Lukashenko was also the one who invited EU representatives to the meeting in Minsk, including EU foreign policy chief Catherine Ashton, European Trade Commissioner Karel de Gucht and European Energy Commissioner Guenther Oettinger.
But despite the fact that all the necessary conditions have been created, bilateral Russian-Ukrainian talks might not take place. "I would not like to talk of a final agreement," Putin's spokesman Dmitry Peskov said, casting doubt on any direct talks between Putin and Poroshenko.
"These are complex negotiations and might therefore be held in a variety of formats. Again, it is still too early to say when and how these negotiations will take place," he said.
The main problem is that it remains unclear exactly what might serve as the basis of a compromise between Russia and Ukraine.
With Ukrainian forces embroiled in street battles in Donetsk and Luhansk, Kiev apparently hopes to win by military means and is demanding that Moscow cease its support for the separatists. But Moscow, for its part, seems unwilling to stop supplying the separatists with weapons.
The Kremlin instead hopes to freeze the conflict in its current stage, essentially giving legitimacy to the self-proclaimed republics of Donetsk and Luhansk and creating a Bosnia scenario in which ethnic divisions are legitimized.
Moscow clearly has no intention of reducing its support for the separatists, and it is no coincidence that reports of the upcoming meeting between Putin and Poroshenko were almost immediately followed by media reports that a Russian tactical force of 1,200 armed men and about 100 pieces of military hardware had entered Luhansk. Several days later, Donetsk separatists announced that they had formed several military units, including two tank battalions and several artillery battalions.

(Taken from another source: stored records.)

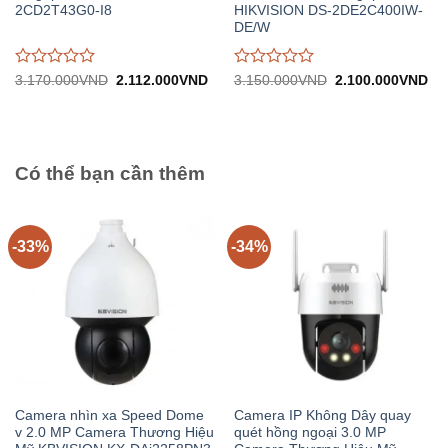
2CD2T43G0-I8
HIKVISION DS-2DE2C400IW-
DE/W
Được
Được
Giá
Giá
Giá
Gi
3.170.000
VND
2.112.000
VND
3.150.000
VND
2.100.000
VND
gốc:
hiện
gốc:
hiệ
đánh
đánh
3.170.000VND.
tại:
3.150.000VND.
tại:
giá
giá
2.112.000VND.
2.
0
0
trên
trên
5
5
Có thể bạn cần thêm
-33%
-34%
Camera nhìn xa Speed Dome
Camera IP Không Dây quay
v 2.0 MP Camera Thương Hiệu
quét hồng ngoại 3.0 MP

And even if we are meant to believe the Kremlin's assertions that it has nothing to do with Ukraine, how are we to understand the enthusiastic reports on state-controlled Russian television that the militia forces have ever greater numbers of tanks, armored personnel carriers and rocket launchers? The reporters claim that the separatists have seized the weapons from Ukrainian forces, but they do not explain how the separatists are replenishing their ammunition or providing fuel for those vehicles amid very intense fighting.
Even if money does not grow on trees, it would seem that ammunition and fuel supplies do — at least in eastern and southern Ukraine.
However, it would obviously be impossible to implement the "Bosnian scenario" that Moscow officials have recently proposed. After all, the Bosnian settlement gave each of the parties in that conflict control over a specific territory, and it would spell political suicide for Poroshenko to agree to such an arrangement.
But Ukraine's only leverage against Russia is the threat of new Western sanctions, which Putin will not bow to because doing so would mean certain political humiliation.
In any case, one thing is clear: As long as each side is determined to achieve its goals on the battlefield, there is little chance of progress in negotiations.